Jonathan lahir tepat di hari Natal. Ia anak kedua dari tiga bersaudara, selalu dikelilingi cinta dari orang tua dan kakak-adiknya.
Sejak kecil, ada tradisi unik di keluarganya. Setiap tahun, setiap hari ulang tahunnya, ayahnya selalu memberinya satu buah mangga.
"Mangga itu simbol kemurnian dan kesabaran," kata ayahnya. "Buah tropis ini butuh perawatan agar tumbuh matang. Sama seperti kamu, Jo, dirawat dengan baik agar bisa tumbuh dewasa dan bijaksana."

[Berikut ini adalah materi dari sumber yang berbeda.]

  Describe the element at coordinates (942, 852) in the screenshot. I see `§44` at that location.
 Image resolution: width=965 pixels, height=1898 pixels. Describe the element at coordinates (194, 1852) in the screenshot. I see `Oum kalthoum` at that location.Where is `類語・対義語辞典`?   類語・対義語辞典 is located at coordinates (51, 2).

Anak laki-laki itu selalu tersenyum menerima mangga itu. Baginya, buah itu lebih dari sekadar makanan—ia adalah doa, pengingat bahwa setiap pertumbuhan butuh waktu, kesabaran, dan cinta.
Tahun demi tahun berlalu. Jonathan mulai menginjak SMA. Pada suatu Natal, saat keluarga berkumpul di ruang tamu, aroma kue dan pohon cemara yang dihiasi lampu-lampu kecil memenuhi ruangan.

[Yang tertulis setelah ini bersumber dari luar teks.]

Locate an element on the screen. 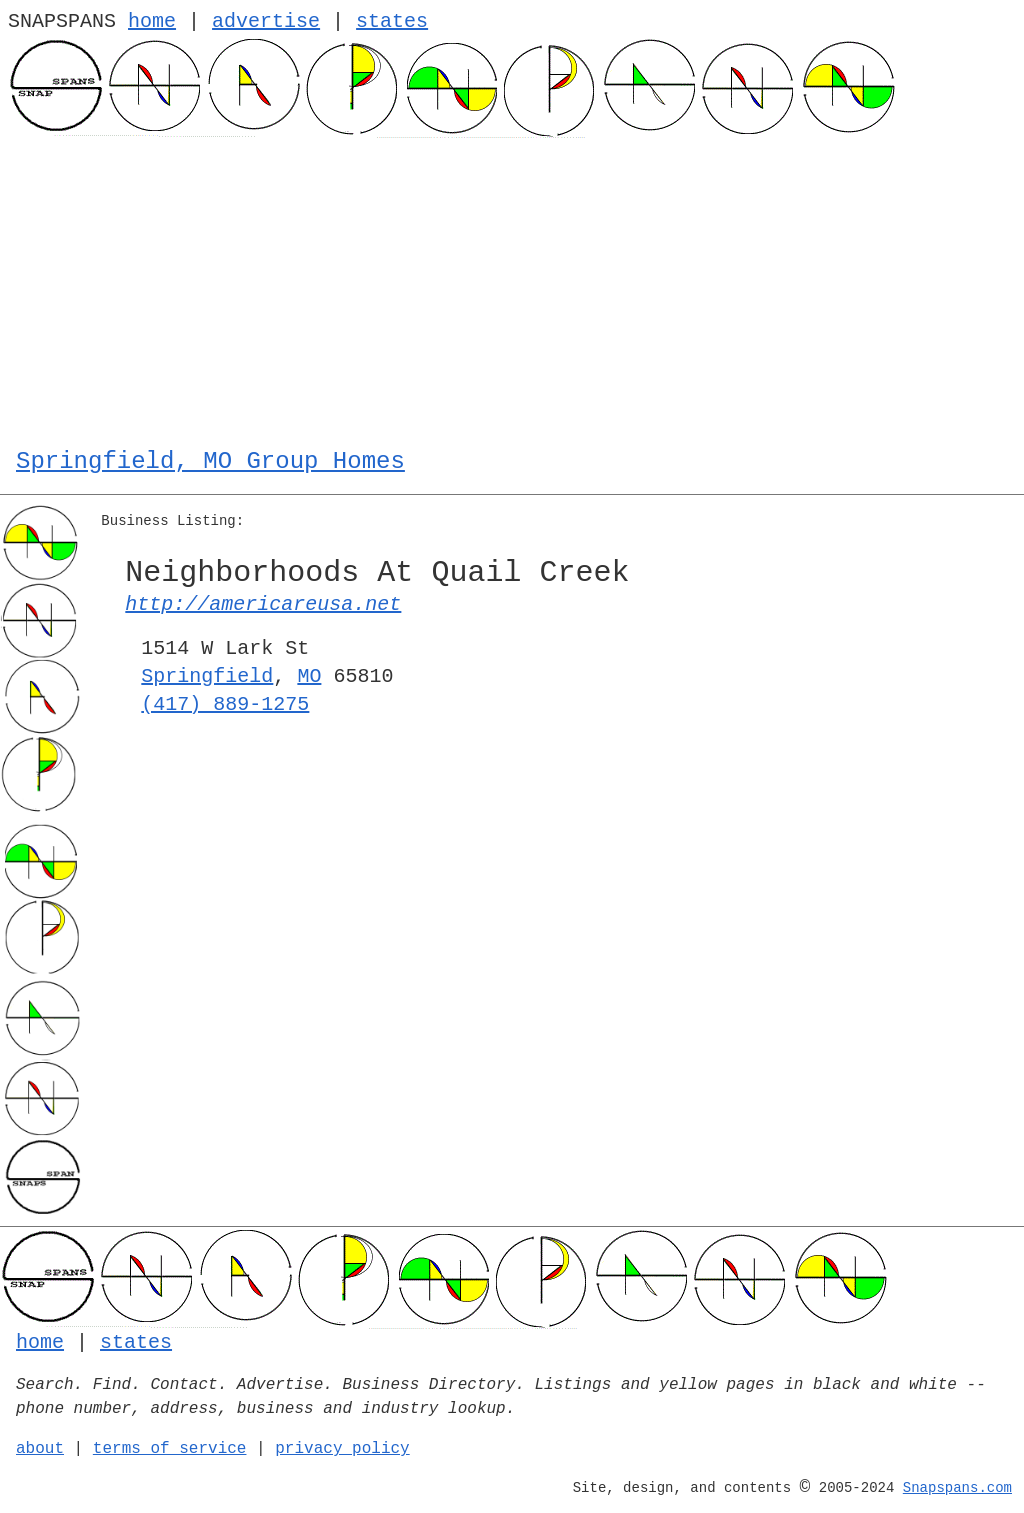  Springfield, MO Group Homes is located at coordinates (210, 461).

Orang tua dan kedua saudaranya tertawa, saling bertukar hadiah, sementara Jonathan menatap mangga yang ayahnya letakkan di tangannya.
Namun, tahun itu berbeda. Mata ayahnya tampak sayu, senyum yang biasanya hangat terasa berat. Ia menggenggam tangan Jonathan sedikit lebih lama dari biasanya. "Jo, jaga mangga ini," katanya lirih. "Dan ingat... setiap musimnya, buah itu matang dengan caranya sendiri. Sama seperti hidupmu nanti."

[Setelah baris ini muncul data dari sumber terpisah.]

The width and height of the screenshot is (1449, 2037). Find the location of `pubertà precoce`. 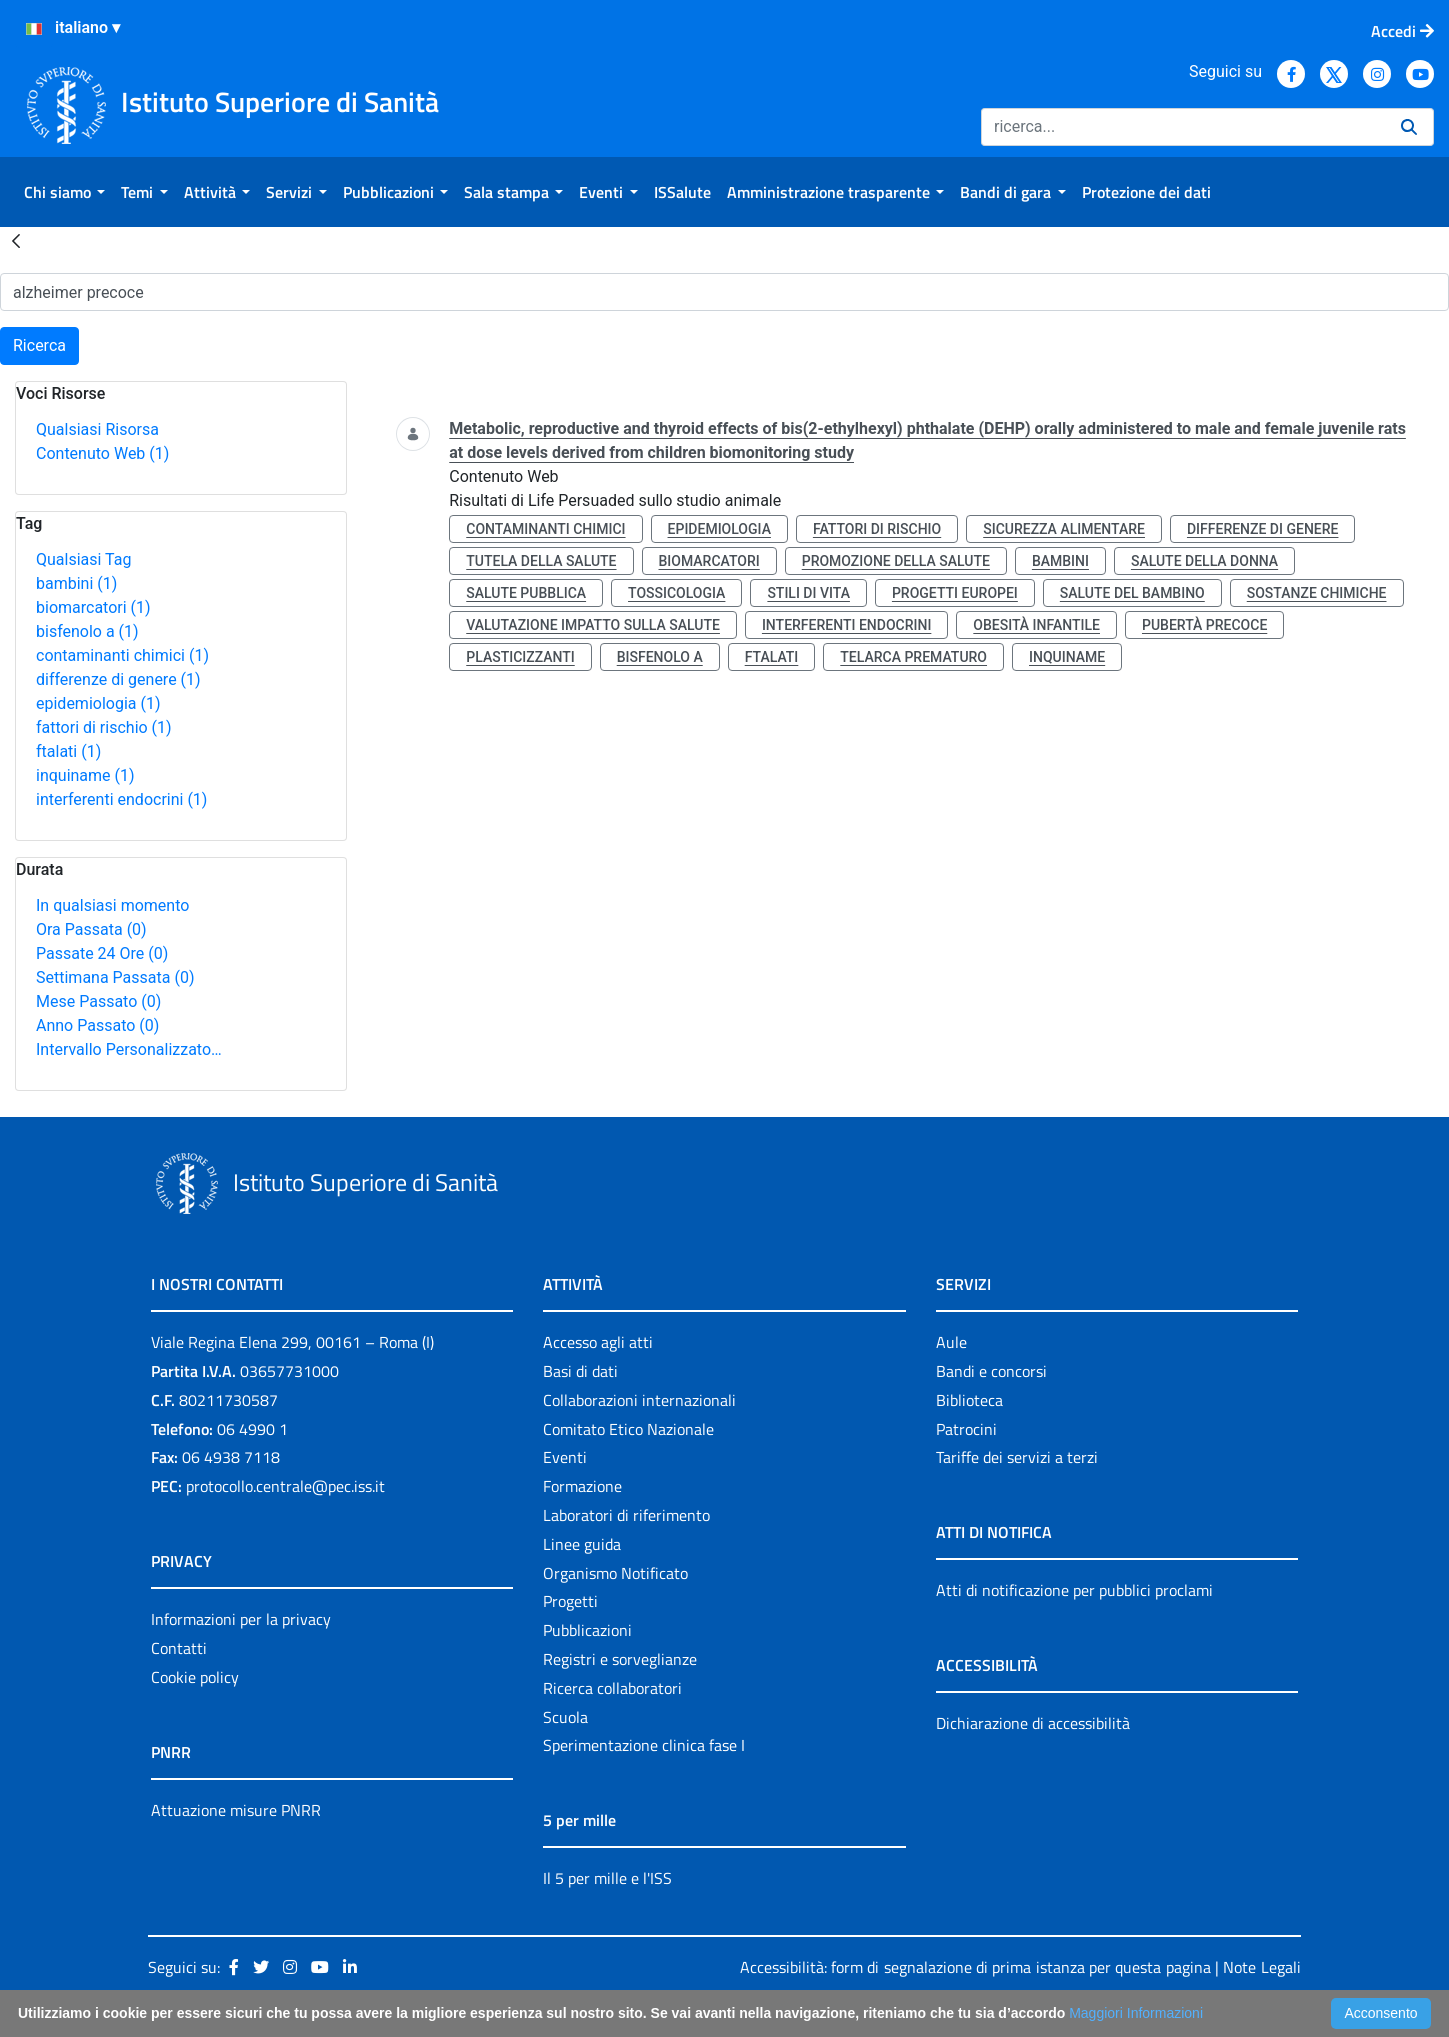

Jonathan menelan ludah. Ia tak tahu mengapa hatinya tiba-tiba terasa sesak. Malam itu, ia merasa bahwa Natal kali ini bukan sekadar perayaan, tapi pelajaran tentang waktu, kehilangan, dan kematangan.
Ia menatap mangga itu di tangannya, terasa hangat. Hatinya berbisik: aku akan tumbuh matang, seperti yang ayahku harapkan... dan seperti mangga yang ia berikan setiap tahun.
Beberapa bulan setelah Natal itu, dunia Jonathan runtuh.
Kecelakaan itu terjadi di jalan tol, saat hujan turun tanpa jeda. Mobil keluarga mereka tergelincir, menghantam pembatas, lalu berputar sebelum akhirnya diam dalam sunyi yang panjang. Jonathan selamat—ia hanya pingsan, terjepit sabuk pengaman. Ayah, ibu, dan kedua saudaranya tidak pernah bangun lagi.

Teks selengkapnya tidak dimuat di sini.